(What this task involves): Exactly the lines starting at the line containing "boards and managers gain" and ending at the line containing "shared Google Doc, and" are to be written out from the listing below, both included.

(Input records):
________________________
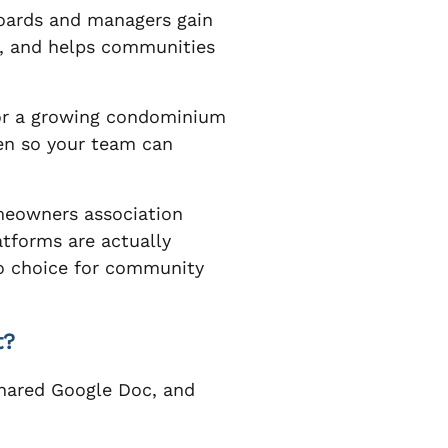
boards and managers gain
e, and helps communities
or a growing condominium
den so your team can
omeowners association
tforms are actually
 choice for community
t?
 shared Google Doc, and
________________________
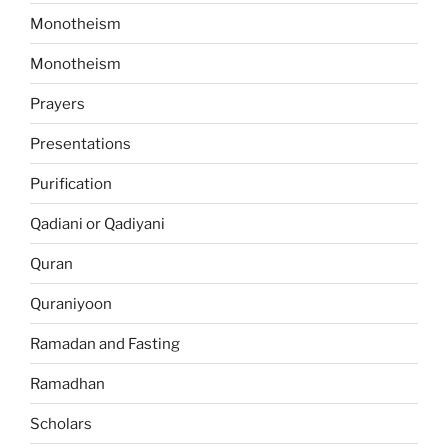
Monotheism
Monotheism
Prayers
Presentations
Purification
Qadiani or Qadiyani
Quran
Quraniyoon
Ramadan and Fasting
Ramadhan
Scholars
________________________
(Solution to the problem):
boards and managers gain
e, and helps communities
or a growing condominium
den so your team can
omeowners association
tforms are actually
 choice for community
t?
 shared Google Doc, and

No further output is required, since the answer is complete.